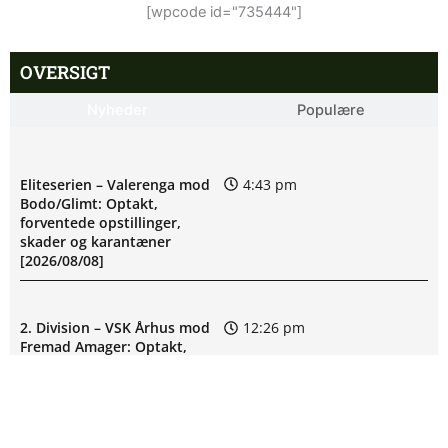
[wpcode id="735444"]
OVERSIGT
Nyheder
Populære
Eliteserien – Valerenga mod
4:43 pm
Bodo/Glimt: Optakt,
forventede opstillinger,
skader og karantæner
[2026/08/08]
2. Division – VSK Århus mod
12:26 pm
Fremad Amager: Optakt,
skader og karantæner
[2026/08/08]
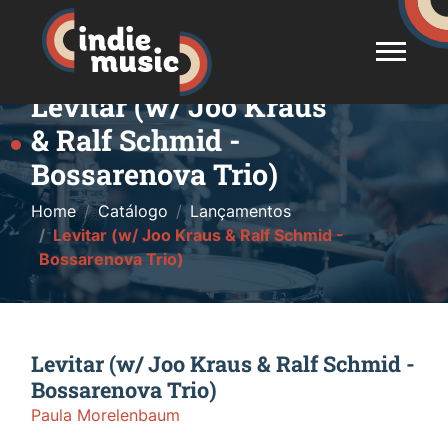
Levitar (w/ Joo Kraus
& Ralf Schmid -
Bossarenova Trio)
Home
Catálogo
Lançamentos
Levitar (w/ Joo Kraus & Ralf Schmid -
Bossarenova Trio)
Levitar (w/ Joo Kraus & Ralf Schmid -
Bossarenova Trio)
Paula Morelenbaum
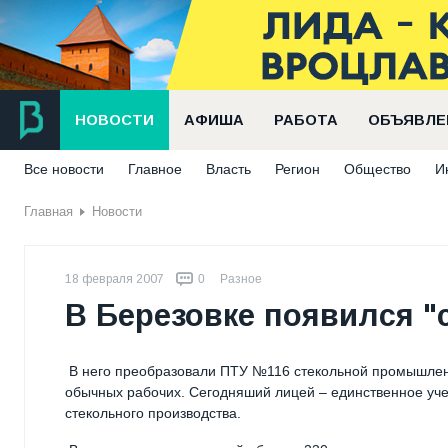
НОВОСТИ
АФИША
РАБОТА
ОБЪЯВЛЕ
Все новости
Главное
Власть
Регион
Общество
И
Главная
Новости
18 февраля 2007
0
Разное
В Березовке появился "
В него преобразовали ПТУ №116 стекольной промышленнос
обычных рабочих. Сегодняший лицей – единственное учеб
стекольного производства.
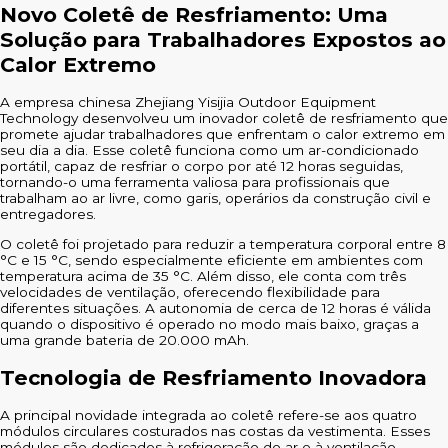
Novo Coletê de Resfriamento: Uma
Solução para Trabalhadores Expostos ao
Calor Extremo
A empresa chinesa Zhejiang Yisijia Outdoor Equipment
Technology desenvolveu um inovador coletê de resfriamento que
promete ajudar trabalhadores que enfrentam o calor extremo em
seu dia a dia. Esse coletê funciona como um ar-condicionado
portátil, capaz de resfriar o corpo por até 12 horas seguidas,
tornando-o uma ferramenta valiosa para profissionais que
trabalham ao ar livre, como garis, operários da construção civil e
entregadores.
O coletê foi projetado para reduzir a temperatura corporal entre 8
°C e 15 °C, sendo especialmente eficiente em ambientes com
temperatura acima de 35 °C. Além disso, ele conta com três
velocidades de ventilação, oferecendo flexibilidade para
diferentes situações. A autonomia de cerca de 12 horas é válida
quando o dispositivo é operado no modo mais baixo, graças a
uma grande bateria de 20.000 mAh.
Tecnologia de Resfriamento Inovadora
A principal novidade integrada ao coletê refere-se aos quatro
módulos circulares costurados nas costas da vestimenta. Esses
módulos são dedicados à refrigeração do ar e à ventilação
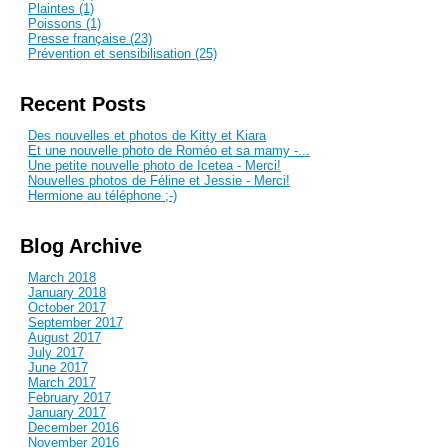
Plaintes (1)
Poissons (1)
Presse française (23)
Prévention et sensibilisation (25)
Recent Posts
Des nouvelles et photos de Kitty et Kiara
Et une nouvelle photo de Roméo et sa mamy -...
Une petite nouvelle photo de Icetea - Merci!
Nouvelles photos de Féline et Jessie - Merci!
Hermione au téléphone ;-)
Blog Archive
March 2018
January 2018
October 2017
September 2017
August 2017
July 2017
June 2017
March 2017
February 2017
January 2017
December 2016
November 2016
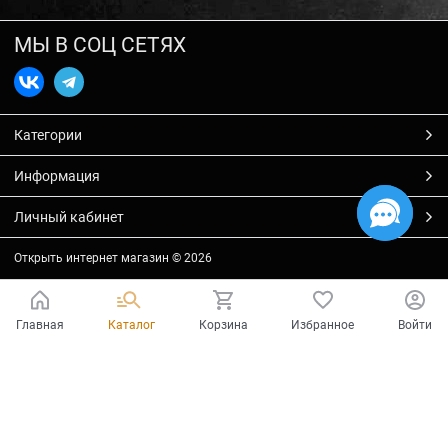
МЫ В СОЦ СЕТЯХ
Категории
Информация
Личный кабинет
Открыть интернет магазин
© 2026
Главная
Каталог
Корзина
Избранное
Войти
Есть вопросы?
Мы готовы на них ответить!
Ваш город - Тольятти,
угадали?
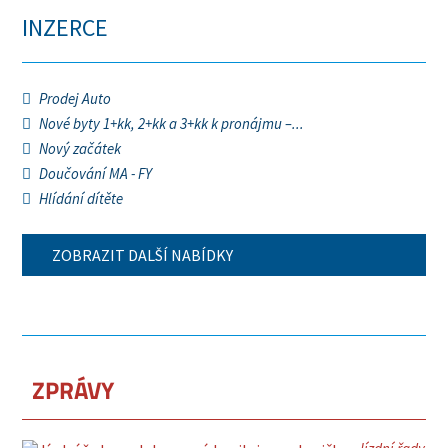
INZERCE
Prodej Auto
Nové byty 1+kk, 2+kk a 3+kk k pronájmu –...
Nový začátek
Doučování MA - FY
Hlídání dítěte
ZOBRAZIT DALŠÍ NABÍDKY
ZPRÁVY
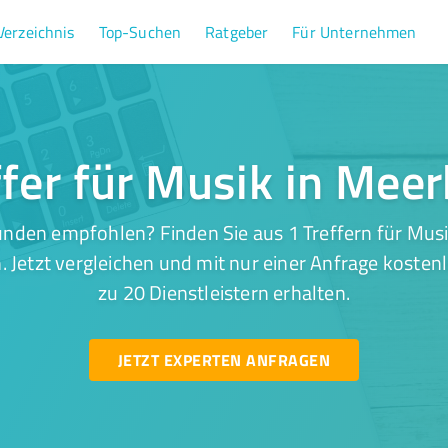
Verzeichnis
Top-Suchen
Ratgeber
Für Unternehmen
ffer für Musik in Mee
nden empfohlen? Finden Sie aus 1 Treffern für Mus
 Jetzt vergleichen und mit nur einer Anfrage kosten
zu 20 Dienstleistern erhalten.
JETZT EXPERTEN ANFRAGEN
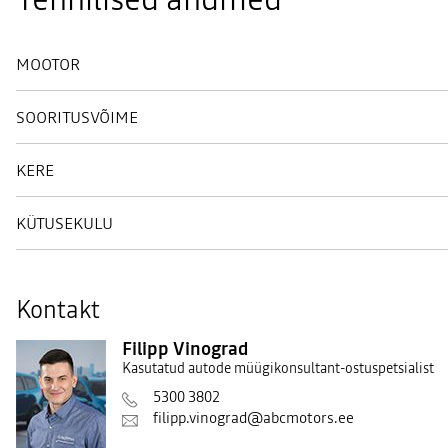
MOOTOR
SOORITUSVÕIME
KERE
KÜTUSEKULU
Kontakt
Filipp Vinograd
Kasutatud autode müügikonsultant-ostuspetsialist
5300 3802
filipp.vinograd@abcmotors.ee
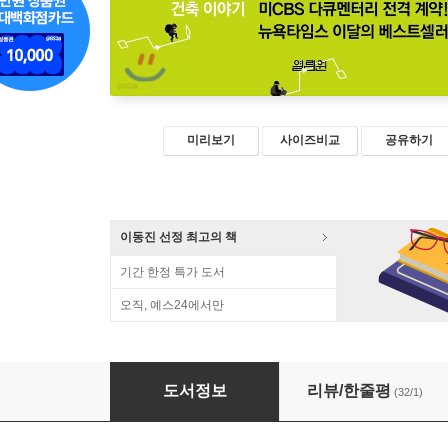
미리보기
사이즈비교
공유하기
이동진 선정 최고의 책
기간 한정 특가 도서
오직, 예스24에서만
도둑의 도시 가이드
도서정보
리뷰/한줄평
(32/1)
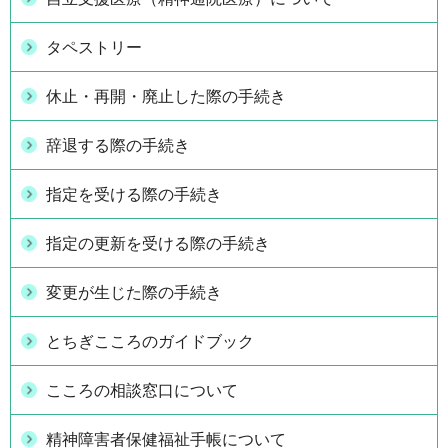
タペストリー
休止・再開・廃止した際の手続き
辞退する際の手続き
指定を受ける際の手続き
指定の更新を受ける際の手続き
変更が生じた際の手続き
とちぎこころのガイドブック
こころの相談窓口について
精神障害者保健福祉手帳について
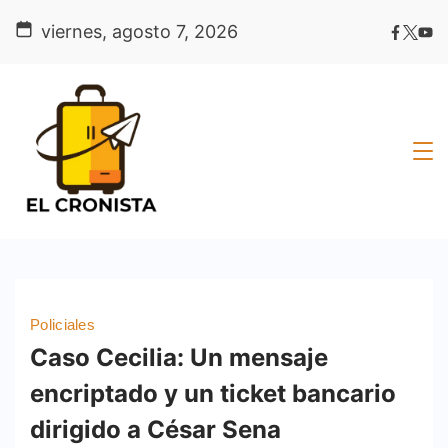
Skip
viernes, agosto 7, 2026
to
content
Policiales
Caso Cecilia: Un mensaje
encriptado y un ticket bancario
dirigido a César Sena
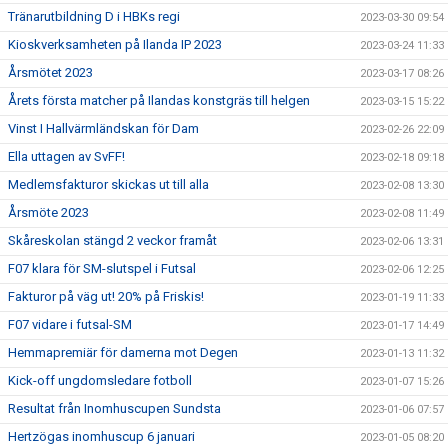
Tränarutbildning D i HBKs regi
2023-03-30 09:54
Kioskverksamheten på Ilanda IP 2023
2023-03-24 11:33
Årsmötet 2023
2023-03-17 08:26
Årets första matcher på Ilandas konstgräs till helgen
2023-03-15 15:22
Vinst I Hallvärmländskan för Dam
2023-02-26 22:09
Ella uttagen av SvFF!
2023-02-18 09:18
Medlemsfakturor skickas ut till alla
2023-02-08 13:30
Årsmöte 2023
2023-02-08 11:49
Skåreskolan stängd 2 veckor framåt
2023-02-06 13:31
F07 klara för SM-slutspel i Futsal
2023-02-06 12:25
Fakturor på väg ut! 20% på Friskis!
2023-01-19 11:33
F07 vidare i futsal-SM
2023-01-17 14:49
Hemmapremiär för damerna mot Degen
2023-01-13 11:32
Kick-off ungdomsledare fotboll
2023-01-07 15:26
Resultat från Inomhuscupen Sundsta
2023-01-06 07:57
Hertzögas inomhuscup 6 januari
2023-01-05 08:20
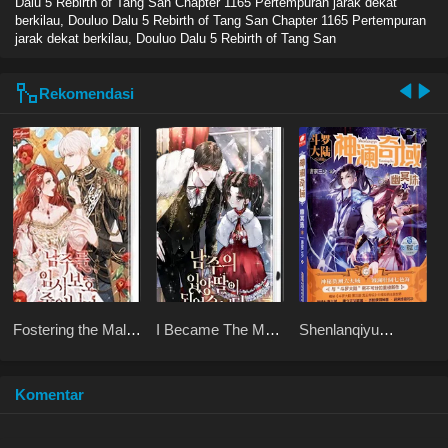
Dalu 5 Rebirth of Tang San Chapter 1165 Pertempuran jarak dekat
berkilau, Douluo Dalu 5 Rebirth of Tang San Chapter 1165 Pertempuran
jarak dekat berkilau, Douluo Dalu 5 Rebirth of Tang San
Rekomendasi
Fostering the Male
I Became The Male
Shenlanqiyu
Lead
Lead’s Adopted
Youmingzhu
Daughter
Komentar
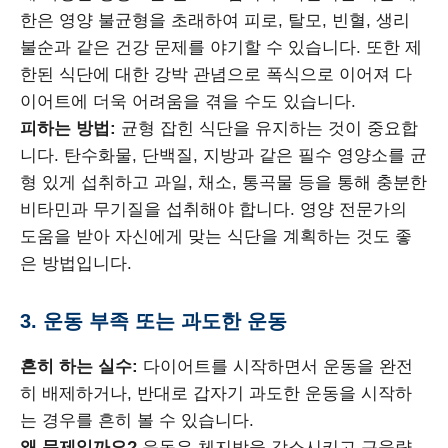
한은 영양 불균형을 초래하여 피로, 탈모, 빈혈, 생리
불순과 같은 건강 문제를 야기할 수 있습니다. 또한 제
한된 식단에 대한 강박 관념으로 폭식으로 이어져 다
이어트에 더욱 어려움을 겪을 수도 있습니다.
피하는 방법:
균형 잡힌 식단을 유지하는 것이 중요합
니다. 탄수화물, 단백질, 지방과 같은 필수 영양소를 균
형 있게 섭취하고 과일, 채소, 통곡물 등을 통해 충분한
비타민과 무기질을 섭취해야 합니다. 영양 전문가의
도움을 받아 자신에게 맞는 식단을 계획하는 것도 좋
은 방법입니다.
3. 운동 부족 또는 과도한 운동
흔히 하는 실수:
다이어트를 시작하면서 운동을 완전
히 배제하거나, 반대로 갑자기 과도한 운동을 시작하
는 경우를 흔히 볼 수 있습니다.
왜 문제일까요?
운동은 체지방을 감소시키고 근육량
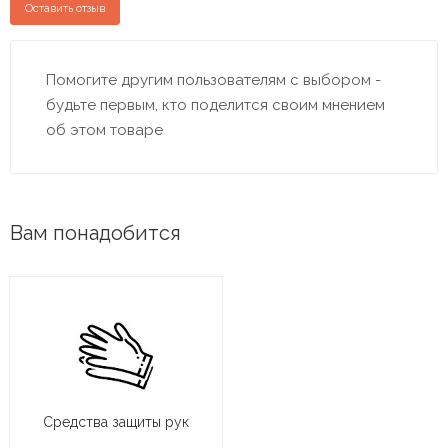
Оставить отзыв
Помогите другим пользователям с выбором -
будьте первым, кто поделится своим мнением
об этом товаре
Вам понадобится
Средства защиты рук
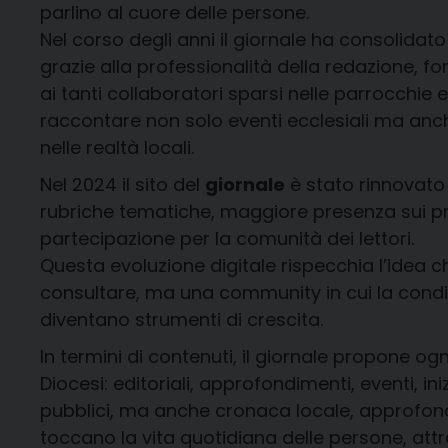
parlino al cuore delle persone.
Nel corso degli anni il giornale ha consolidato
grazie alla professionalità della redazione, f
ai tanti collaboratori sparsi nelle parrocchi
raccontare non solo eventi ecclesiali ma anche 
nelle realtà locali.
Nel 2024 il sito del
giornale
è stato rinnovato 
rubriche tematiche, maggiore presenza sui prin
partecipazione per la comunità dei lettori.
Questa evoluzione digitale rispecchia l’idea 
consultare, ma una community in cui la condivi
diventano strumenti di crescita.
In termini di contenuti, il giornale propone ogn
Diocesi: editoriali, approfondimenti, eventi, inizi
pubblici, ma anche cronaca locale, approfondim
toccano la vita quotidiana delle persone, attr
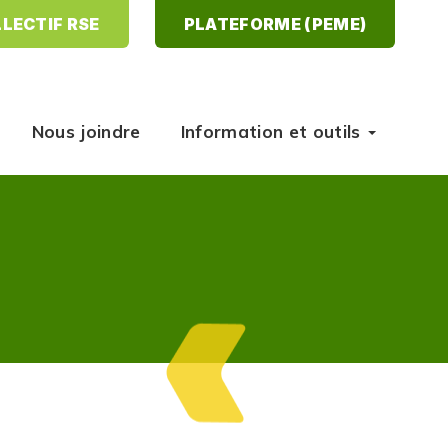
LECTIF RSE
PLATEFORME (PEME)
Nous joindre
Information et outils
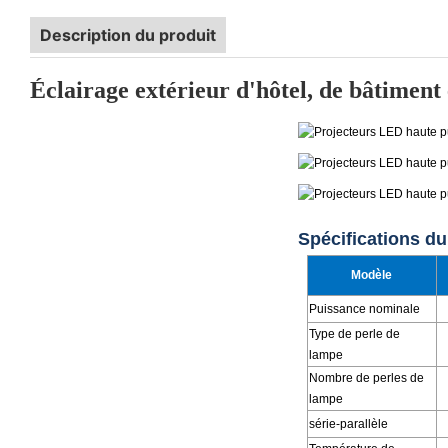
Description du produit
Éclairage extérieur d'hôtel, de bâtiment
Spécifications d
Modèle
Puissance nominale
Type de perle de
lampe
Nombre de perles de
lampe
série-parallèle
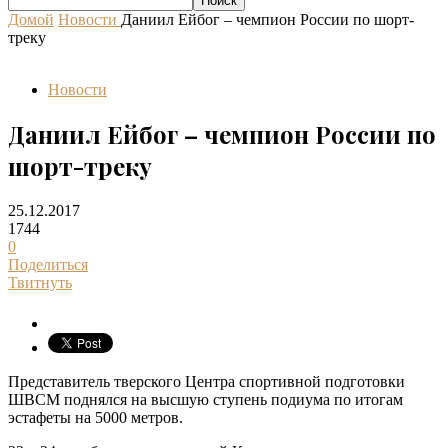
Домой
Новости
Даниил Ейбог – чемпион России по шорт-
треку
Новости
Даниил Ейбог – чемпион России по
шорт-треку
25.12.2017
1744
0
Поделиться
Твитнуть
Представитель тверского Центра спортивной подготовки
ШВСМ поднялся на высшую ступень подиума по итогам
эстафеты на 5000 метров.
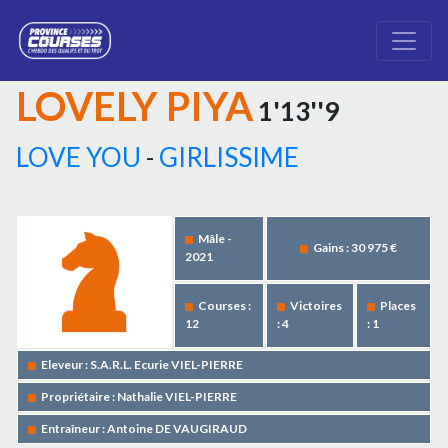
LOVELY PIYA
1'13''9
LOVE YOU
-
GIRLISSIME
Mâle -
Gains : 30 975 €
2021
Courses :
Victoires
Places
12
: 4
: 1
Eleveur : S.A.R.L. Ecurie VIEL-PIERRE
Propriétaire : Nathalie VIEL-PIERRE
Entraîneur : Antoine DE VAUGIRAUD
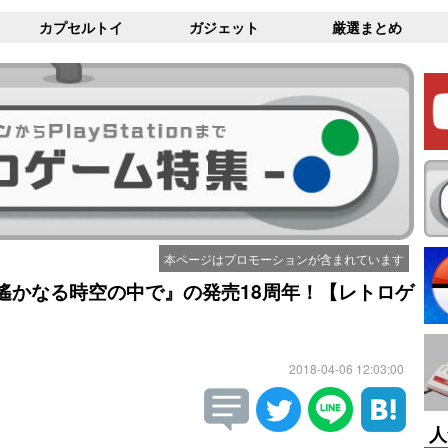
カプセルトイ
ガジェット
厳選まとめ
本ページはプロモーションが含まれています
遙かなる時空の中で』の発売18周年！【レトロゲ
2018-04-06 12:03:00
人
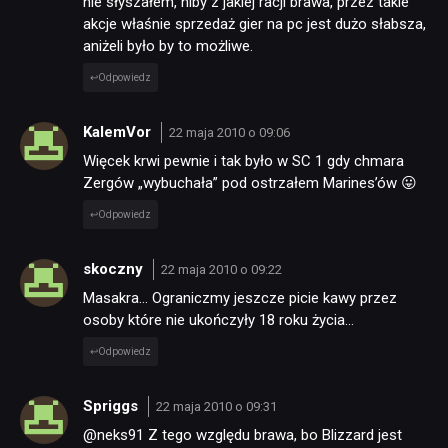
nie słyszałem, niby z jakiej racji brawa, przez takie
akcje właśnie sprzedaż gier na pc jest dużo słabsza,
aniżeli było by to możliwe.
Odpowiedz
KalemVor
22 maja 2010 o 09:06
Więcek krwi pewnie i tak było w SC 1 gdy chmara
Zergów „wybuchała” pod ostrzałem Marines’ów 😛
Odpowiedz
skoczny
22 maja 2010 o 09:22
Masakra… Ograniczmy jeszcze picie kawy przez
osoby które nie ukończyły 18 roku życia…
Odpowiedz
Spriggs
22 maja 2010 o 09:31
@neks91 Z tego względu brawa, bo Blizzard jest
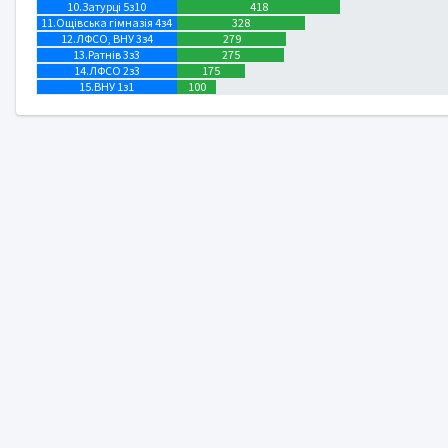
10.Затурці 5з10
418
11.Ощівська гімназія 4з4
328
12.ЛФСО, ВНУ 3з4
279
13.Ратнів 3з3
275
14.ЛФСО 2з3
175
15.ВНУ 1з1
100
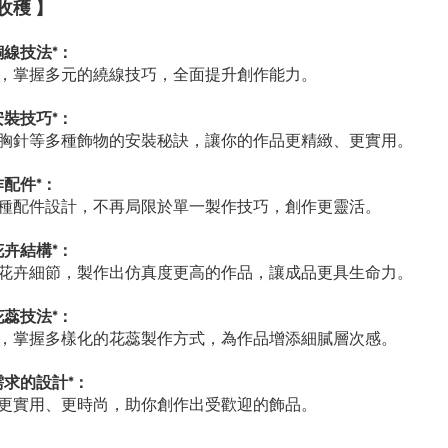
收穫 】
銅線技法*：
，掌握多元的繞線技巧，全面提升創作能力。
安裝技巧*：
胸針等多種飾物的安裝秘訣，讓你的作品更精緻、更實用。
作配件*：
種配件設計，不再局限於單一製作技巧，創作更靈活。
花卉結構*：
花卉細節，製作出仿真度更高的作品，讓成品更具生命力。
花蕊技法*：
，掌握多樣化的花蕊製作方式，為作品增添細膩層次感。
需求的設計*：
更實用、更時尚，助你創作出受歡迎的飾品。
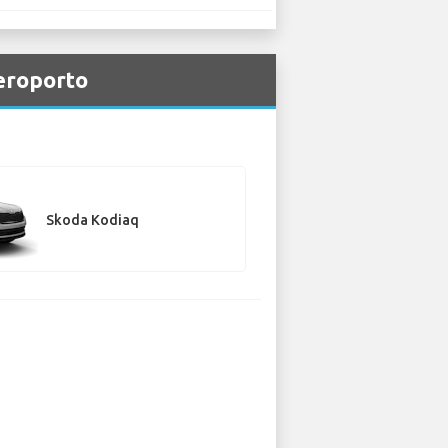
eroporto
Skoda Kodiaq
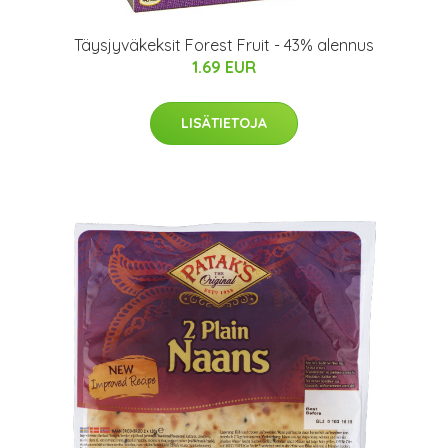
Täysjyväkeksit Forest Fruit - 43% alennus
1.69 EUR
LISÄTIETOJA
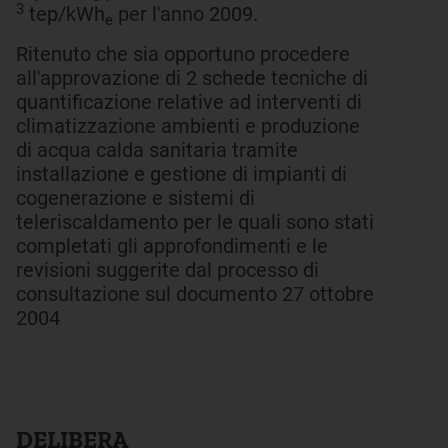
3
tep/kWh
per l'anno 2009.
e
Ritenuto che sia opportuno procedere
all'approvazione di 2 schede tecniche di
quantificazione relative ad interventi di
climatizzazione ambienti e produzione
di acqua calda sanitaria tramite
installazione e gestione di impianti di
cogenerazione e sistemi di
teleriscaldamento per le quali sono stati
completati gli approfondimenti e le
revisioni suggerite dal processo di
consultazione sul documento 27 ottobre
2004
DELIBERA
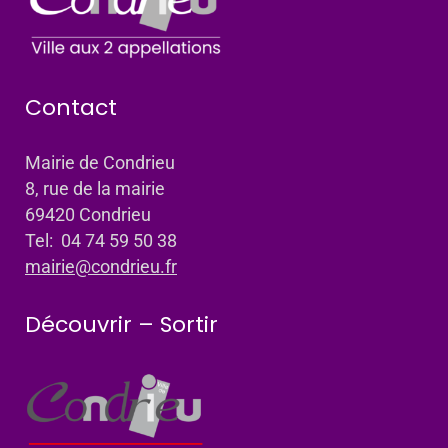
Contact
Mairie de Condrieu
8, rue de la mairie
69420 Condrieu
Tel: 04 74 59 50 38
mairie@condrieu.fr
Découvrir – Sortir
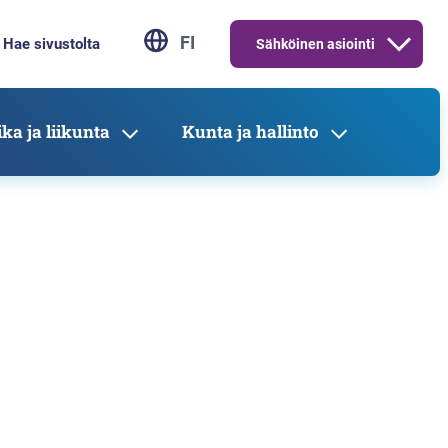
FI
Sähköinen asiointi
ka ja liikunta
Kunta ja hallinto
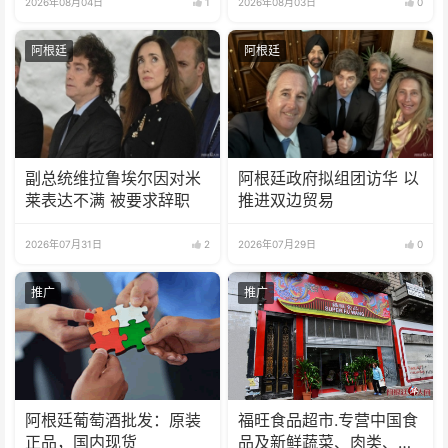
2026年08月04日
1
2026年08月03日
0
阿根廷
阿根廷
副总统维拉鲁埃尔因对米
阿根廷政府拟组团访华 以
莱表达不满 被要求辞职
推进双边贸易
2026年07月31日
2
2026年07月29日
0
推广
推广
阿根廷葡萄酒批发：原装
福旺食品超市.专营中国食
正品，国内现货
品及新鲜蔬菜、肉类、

---------------

PROBLEM STATEMENT —
For each line above that carries the word "módulos", copy it out.

RESULT OF THIS TASK —
módulos circulares costurados nas costas da vestimenta. Esses
módulos são dedicados à refrigeração do ar e à ventilação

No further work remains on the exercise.